The server is another computer, you were using that computer through your local terminal.

We did not create any files on your local system today.

14.13.10. Is access to the chmod command restricted on computers and servers?#

on a file by file basis typically, eys.

14.13.11. Can I access the remote files using vscode and write code?#

Theoretically yes, but a more typical workflow would be to edit large files locally running vscode on your system then send the code to the remote server to run it. You might send one file at a time directly there or push from your local system to for example GitHub and then from GitHub on the server.
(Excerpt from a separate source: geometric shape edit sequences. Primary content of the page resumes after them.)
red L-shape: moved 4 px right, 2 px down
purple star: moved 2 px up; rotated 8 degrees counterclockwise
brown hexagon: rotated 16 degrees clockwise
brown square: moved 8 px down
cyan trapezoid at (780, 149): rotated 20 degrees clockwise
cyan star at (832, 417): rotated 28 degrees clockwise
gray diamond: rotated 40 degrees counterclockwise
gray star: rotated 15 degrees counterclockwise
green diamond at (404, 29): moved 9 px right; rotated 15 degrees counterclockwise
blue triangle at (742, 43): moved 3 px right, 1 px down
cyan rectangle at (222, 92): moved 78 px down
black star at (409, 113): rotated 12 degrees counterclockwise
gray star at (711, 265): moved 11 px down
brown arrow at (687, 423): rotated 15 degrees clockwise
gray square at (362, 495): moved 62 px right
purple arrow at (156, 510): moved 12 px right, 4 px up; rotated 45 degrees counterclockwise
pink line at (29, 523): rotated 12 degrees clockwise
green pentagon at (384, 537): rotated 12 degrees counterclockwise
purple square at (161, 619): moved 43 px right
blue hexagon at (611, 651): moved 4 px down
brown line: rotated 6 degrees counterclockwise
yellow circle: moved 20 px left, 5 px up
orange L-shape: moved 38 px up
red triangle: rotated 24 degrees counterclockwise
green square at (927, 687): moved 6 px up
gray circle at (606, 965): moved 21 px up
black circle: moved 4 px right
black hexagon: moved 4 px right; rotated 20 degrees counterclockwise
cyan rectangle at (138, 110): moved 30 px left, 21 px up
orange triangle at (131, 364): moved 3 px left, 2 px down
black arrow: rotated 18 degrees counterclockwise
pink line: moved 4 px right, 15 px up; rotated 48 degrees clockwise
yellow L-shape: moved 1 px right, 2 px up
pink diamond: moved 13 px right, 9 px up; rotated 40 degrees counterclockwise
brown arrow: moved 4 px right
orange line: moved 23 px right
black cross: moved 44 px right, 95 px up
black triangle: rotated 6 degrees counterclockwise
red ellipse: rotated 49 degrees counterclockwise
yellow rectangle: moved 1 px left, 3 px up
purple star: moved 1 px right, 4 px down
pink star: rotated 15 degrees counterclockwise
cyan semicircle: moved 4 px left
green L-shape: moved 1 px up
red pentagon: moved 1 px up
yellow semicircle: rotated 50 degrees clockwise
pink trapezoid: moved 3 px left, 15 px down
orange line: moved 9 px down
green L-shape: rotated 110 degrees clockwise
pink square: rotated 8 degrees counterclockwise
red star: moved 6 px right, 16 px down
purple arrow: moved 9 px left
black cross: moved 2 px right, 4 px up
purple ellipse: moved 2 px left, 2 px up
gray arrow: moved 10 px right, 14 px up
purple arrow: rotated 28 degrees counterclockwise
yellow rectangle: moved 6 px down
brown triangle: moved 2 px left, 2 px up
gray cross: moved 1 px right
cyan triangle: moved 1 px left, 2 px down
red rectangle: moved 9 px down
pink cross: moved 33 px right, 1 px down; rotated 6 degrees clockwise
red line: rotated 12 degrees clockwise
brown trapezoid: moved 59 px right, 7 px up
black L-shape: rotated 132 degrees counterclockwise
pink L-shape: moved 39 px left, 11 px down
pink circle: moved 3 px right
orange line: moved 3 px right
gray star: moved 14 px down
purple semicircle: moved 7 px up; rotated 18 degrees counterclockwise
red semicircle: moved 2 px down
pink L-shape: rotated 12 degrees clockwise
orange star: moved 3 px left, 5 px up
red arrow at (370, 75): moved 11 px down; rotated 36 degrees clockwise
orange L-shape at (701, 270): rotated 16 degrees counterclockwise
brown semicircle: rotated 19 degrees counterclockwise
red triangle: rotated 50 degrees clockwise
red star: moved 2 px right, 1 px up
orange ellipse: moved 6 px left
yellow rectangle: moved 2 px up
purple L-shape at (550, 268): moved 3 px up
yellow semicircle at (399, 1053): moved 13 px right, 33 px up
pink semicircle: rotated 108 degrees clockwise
14.13.12. Will I work with files more like this or locally as a software engineer?#

Maybe not this type specifically, but you will almost surely encounter a large file at some point. You will also likely encounter a server for some reason.

14.13.13. for files that are impossible to open with text editors because they’re too long, is it possible to edit parts of the file just through terminal commands?#

Yes! This is a good explore badge as well.

14.13.14. How can I zip from tthe terminal?#

zip file file see the man

14.13.15. Are you able to run a website through a terminal?#

You could launch a web server from a terminal. You can also launch a browser.

For he course website when I build the pdf, version a bash script launches a browser, uses the browsers print to pdf function and closes the browser.